▸ **AIM OF THE TASK**: Among the entries that follow, the required portion opens with the line containing "Uslapur railway station" and closes with the line containing "expecting incoming passengers, having". Give that portion again exactly, and nothing else.

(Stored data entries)
--

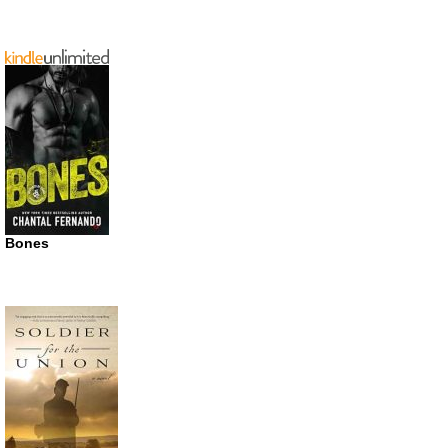
Bones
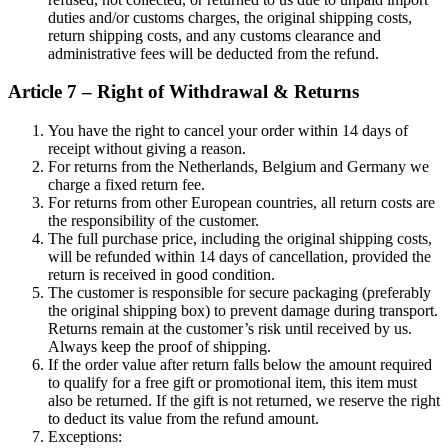
duties and/or customs charges, the original shipping costs,
return shipping costs, and any customs clearance and
administrative fees will be deducted from the refund.
Article 7 – Right of Withdrawal & Returns
You have the right to cancel your order within 14 days of
receipt without giving a reason.
For returns from the Netherlands, Belgium and Germany we
charge a fixed return fee.
For returns from other European countries, all return costs are
the responsibility of the customer.
The full purchase price, including the original shipping costs,
will be refunded within 14 days of cancellation, provided the
return is received in good condition.
The customer is responsible for secure packaging (preferably
the original shipping box) to prevent damage during transport.
Returns remain at the customer’s risk until received by us.
Always keep the proof of shipping.
If the order value after return falls below the amount required
to qualify for a free gift or promotional item, this item must
also be returned. If the gift is not returned, we reserve the right
to deduct its value from the refund amount.
Exceptions:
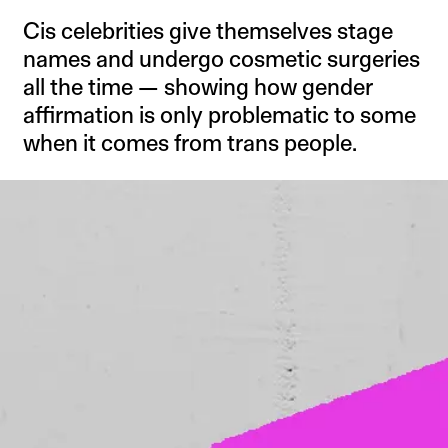
Cis celebrities give themselves stage
names and undergo cosmetic surgeries
all the time — showing how gender
affirmation is only problematic to some
when it comes from trans people.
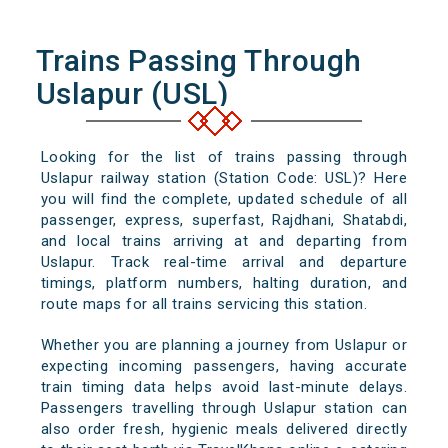
Trains Passing Through
Uslapur (USL)
Looking for the list of trains passing through
Uslapur railway station (Station Code: USL)? Here
you will find the complete, updated schedule of all
passenger, express, superfast, Rajdhani, Shatabdi,
and local trains arriving at and departing from
Uslapur. Track real-time arrival and departure
timings, platform numbers, halting duration, and
route maps for all trains servicing this station.
Whether you are planning a journey from Uslapur or
expecting incoming passengers, having accurate
train timing data helps avoid last-minute delays.
Passengers travelling through Uslapur station can
also order fresh, hygienic meals delivered directly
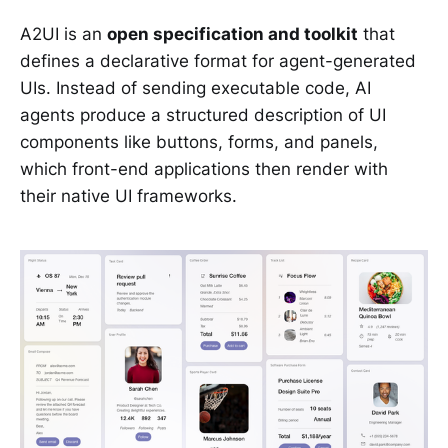
A2UI is an
open specification and toolkit
that
defines a declarative format for agent-generated
UIs. Instead of sending executable code, AI
agents produce a structured description of UI
components like buttons, forms, and panels,
which front-end applications then render with
their native UI frameworks.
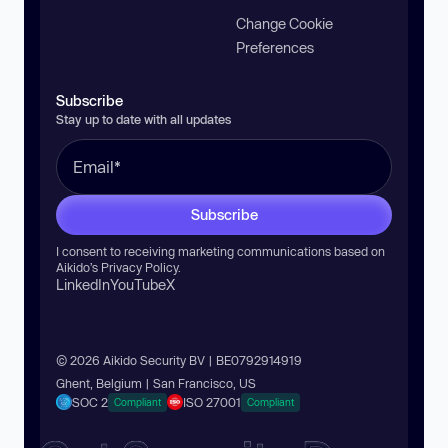
Change Cookie
Preferences
Subscribe
Stay up to date with all updates
Subscribe
I consent to receiving marketing communications based on
Aikido’s
Privacy Policy
.
LinkedIn
YouTube
X
© 2026 Aikido Security BV | BE0792914919
Ghent, Belgium | San Francisco, US
SOC 2
ISO 27001
Compliant
Compliant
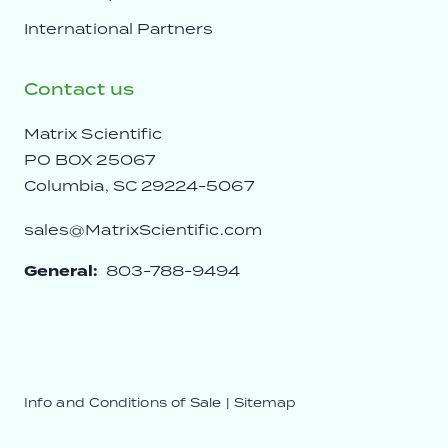
International Partners
Contact us
Matrix Scientific
PO BOX 25067
Columbia, SC 29224-5067
sales@MatrixScientific.com
General:
803-788-9494
Info and Conditions of Sale
|
Sitemap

--

▸ **OUTPUT OF THE EXERCISE**:
Uslapur railway station (Station Code: USL)? Here
you will find the complete, updated schedule of all
passenger, express, superfast, Rajdhani, Shatabdi,
and local trains arriving at and departing from
Uslapur. Track real-time arrival and departure
timings, platform numbers, halting duration, and
route maps for all trains servicing this station.
Whether you are planning a journey from Uslapur or
expecting incoming passengers, having accurate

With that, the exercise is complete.